Plus essentielle, plus profonde, car elle ne
concerne plus la pousse, mais la plante ellemême, jusqu’à la racine, la transplantation.
Le latin transplantare reste intimement et
clairement lié à planter, “au-delà (trans-) de
l’enracinement originel”. Comme pour
greffe, la référence horticole suggère une
technique maîtrisée, des soins attentifs ; à la
fin du XIXe siècle, lorsqu’on commence à
parler de tissus et d’organes transplantés, on
ressent encore la métaphore jardinière. Métaphore peu exacte, d’ailleurs : dans le règne
végétal, on transfère, on transporte la plante,
l’organisme entier, alors que pour l’animal,
il ne peut s’agir que de tissus et d’organes.
Dans transplanter règne planter, verbe latin
(plantare) qui fait référence à la face
inférieure du pied (planta, la plante du
pied), utilisée pour tasser le sol autour de la
pousse que l’on met en terre. Mot avec une racine archaïque – on parle de racine
pour les mots comme pour les végétaux – qui a donné aussi le grec platus, “large,
étendu” et “plat”, et le latin planus. Mot sans doute archaïque et, sûrement, notion
protohistorique, qui évoque un rapport primitif – avant tout emploi d’instruments –
entre l’homme et la terre, à des fins agricoles – quand la cueillette ne suffit plus
aux besoins alimentaires des humains.
Toute transplantation évoque ainsi un rapport entre l’activité de l’homo erectus et
le terrain nourricier.
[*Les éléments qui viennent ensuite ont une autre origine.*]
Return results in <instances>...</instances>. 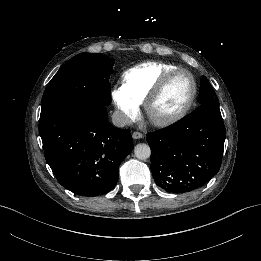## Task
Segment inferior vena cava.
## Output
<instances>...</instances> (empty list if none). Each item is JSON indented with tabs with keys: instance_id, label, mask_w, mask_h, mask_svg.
Instances as JSON below:
<instances>
[{
	"instance_id": "602c4592",
	"label": "inferior vena cava",
	"mask_w": 261,
	"mask_h": 261,
	"mask_svg": "<svg viewBox=\"0 0 261 261\" xmlns=\"http://www.w3.org/2000/svg\"><path fill=\"white\" fill-rule=\"evenodd\" d=\"M112 122L117 127H124L131 124L130 118L119 110L113 112Z\"/></svg>"
}]
</instances>
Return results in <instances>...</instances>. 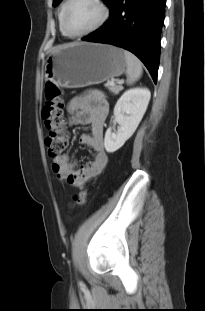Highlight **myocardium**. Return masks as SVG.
<instances>
[{"label": "myocardium", "mask_w": 205, "mask_h": 311, "mask_svg": "<svg viewBox=\"0 0 205 311\" xmlns=\"http://www.w3.org/2000/svg\"><path fill=\"white\" fill-rule=\"evenodd\" d=\"M73 2V0H66L64 7H63V15H62V29L64 31V33L66 34V36L71 37V38H80V37H84L87 36L95 31H97L98 29H100L108 20L109 15H110V11L108 6L106 5L104 0H92V2H94L100 9L101 11V16L99 18V20L97 21V23L92 26L91 28L80 32V33H72L69 31V29L67 28L66 25V17H67V12L69 9L70 4Z\"/></svg>", "instance_id": "f54148a6"}]
</instances>
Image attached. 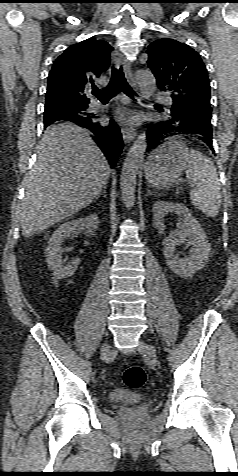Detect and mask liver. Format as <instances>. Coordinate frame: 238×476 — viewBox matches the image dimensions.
I'll return each instance as SVG.
<instances>
[{"label": "liver", "instance_id": "obj_1", "mask_svg": "<svg viewBox=\"0 0 238 476\" xmlns=\"http://www.w3.org/2000/svg\"><path fill=\"white\" fill-rule=\"evenodd\" d=\"M109 176V163L88 131L72 123L48 127L24 181L22 235L30 237L87 207Z\"/></svg>", "mask_w": 238, "mask_h": 476}]
</instances>
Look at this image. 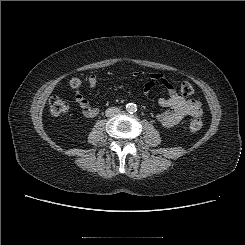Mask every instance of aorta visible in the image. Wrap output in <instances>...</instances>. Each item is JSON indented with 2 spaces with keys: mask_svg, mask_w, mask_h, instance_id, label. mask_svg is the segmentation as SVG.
<instances>
[{
  "mask_svg": "<svg viewBox=\"0 0 245 245\" xmlns=\"http://www.w3.org/2000/svg\"><path fill=\"white\" fill-rule=\"evenodd\" d=\"M126 110L129 113H135L137 111V105L135 103H128L126 105Z\"/></svg>",
  "mask_w": 245,
  "mask_h": 245,
  "instance_id": "762f6f07",
  "label": "aorta"
}]
</instances>
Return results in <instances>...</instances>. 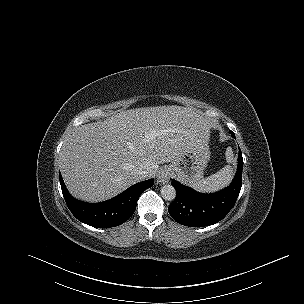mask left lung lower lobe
I'll use <instances>...</instances> for the list:
<instances>
[{"label":"left lung lower lobe","instance_id":"left-lung-lower-lobe-1","mask_svg":"<svg viewBox=\"0 0 304 304\" xmlns=\"http://www.w3.org/2000/svg\"><path fill=\"white\" fill-rule=\"evenodd\" d=\"M235 138V136H233ZM243 158L239 149L238 167L232 183L225 189L202 194L172 180L176 189L175 201L169 206L171 217L179 224L189 227H204L222 220L235 205L242 187Z\"/></svg>","mask_w":304,"mask_h":304}]
</instances>
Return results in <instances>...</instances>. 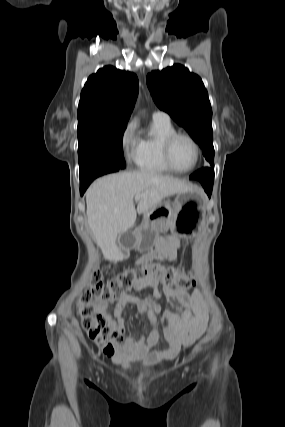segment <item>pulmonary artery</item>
Segmentation results:
<instances>
[{"label":"pulmonary artery","instance_id":"e3ab8cb5","mask_svg":"<svg viewBox=\"0 0 285 427\" xmlns=\"http://www.w3.org/2000/svg\"><path fill=\"white\" fill-rule=\"evenodd\" d=\"M153 118H159V119H164V120H170V116L161 110H155L152 114Z\"/></svg>","mask_w":285,"mask_h":427}]
</instances>
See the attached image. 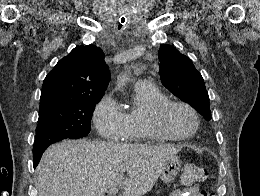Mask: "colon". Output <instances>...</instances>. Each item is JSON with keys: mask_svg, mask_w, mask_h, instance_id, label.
Masks as SVG:
<instances>
[{"mask_svg": "<svg viewBox=\"0 0 260 196\" xmlns=\"http://www.w3.org/2000/svg\"><path fill=\"white\" fill-rule=\"evenodd\" d=\"M208 173L206 169L194 163H186L182 166L180 180L184 185L190 186L195 183L205 182Z\"/></svg>", "mask_w": 260, "mask_h": 196, "instance_id": "5ec220e1", "label": "colon"}]
</instances>
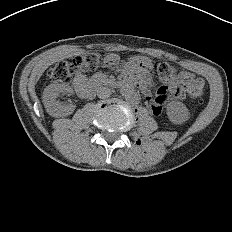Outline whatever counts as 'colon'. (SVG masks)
<instances>
[{
  "label": "colon",
  "mask_w": 232,
  "mask_h": 232,
  "mask_svg": "<svg viewBox=\"0 0 232 232\" xmlns=\"http://www.w3.org/2000/svg\"><path fill=\"white\" fill-rule=\"evenodd\" d=\"M101 62L98 53H85L74 57L70 61L58 63L49 72V78L54 83H67L76 73H86L95 70ZM157 75L161 82L168 84L175 78V69L167 63L155 65ZM203 85L199 82H192L186 86V92L190 99L199 100L202 95Z\"/></svg>",
  "instance_id": "obj_1"
}]
</instances>
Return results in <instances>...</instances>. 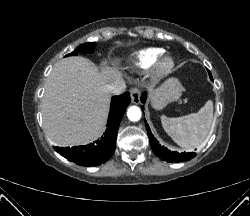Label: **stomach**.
<instances>
[{"label": "stomach", "instance_id": "0dacf381", "mask_svg": "<svg viewBox=\"0 0 250 216\" xmlns=\"http://www.w3.org/2000/svg\"><path fill=\"white\" fill-rule=\"evenodd\" d=\"M183 90L178 79H167L160 87L150 91V101L153 108L163 109L168 103L178 100Z\"/></svg>", "mask_w": 250, "mask_h": 216}]
</instances>
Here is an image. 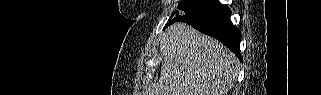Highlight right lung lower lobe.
<instances>
[{"instance_id":"obj_1","label":"right lung lower lobe","mask_w":321,"mask_h":95,"mask_svg":"<svg viewBox=\"0 0 321 95\" xmlns=\"http://www.w3.org/2000/svg\"><path fill=\"white\" fill-rule=\"evenodd\" d=\"M230 16V8L221 4L218 0H214L198 12L176 21L190 24L199 31L215 37L242 60L240 55L241 32L233 26Z\"/></svg>"}]
</instances>
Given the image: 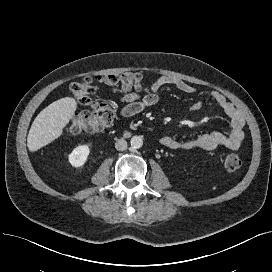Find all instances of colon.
Returning <instances> with one entry per match:
<instances>
[{"mask_svg": "<svg viewBox=\"0 0 272 272\" xmlns=\"http://www.w3.org/2000/svg\"><path fill=\"white\" fill-rule=\"evenodd\" d=\"M96 83H102L113 90L128 91L132 89H146V79L138 73L110 74L99 77H84L79 82L70 85L73 98L90 107L89 111L74 115L69 123L68 130L73 134L95 132L110 127L115 119L113 108L102 101L94 100L97 92ZM242 165L239 156L230 154L225 159V167L230 171L238 170Z\"/></svg>", "mask_w": 272, "mask_h": 272, "instance_id": "colon-1", "label": "colon"}]
</instances>
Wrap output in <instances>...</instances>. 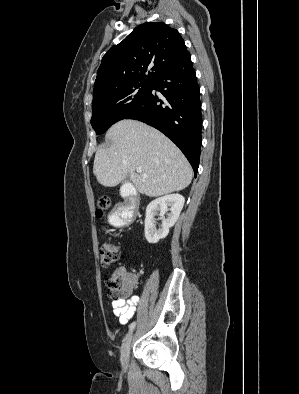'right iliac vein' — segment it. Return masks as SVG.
<instances>
[{
	"label": "right iliac vein",
	"instance_id": "obj_1",
	"mask_svg": "<svg viewBox=\"0 0 299 394\" xmlns=\"http://www.w3.org/2000/svg\"><path fill=\"white\" fill-rule=\"evenodd\" d=\"M132 337H133V334L131 333L126 338V340H125V342L123 343V346H122V350H121V364H122V366L124 368H126L128 366Z\"/></svg>",
	"mask_w": 299,
	"mask_h": 394
}]
</instances>
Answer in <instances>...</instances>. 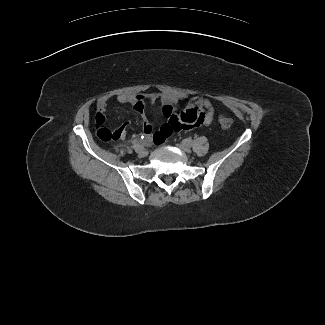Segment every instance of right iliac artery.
I'll use <instances>...</instances> for the list:
<instances>
[{"instance_id":"1","label":"right iliac artery","mask_w":325,"mask_h":325,"mask_svg":"<svg viewBox=\"0 0 325 325\" xmlns=\"http://www.w3.org/2000/svg\"><path fill=\"white\" fill-rule=\"evenodd\" d=\"M142 146L141 145H139L138 143H133V148L136 150V151H138L140 148H141Z\"/></svg>"}]
</instances>
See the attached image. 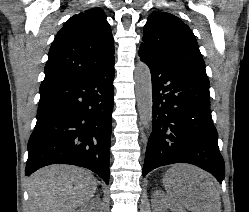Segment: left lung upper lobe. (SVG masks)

Rapport primitif, intime et sans intermédiaire, aujourd’hui
transféré en une relation entre l’organisme menacé de mort par la défaillance d’un
organe et les organismes “donneurs” de cet organe.
Mais, de même que le végétal greffé ou transplanté, l’organe n’est pas un être pensant,
alors que l’organisme humain menacé est d’abord le support d’une conscience. Et la
conscience (cum-scientia) réapparaît pleinement dans la chaîne thérapeutique : intention de donner, don, prélèvement, conservation, compatibilité, enfin transfert, transplantation. Ce qui confère à la mort une signification nouvelle, puisque
l’organe prélevé va épargner la vie d’un ou d’une autre. Il y a dans le mot transplantation un dynamisme absent du terme greffe, souvent confondu avec le
greffon. Un risque aussi, qui est l’instrumentalisation des organes, qui acquièrent
une valeur à l’intérieur d’un marché dramatiquement contraignant. Un organe transplanté n’est pas seulement une affaire de technique médicale ; c’est un morceau de
vie humaine et un sauveur d’autres vies humaines.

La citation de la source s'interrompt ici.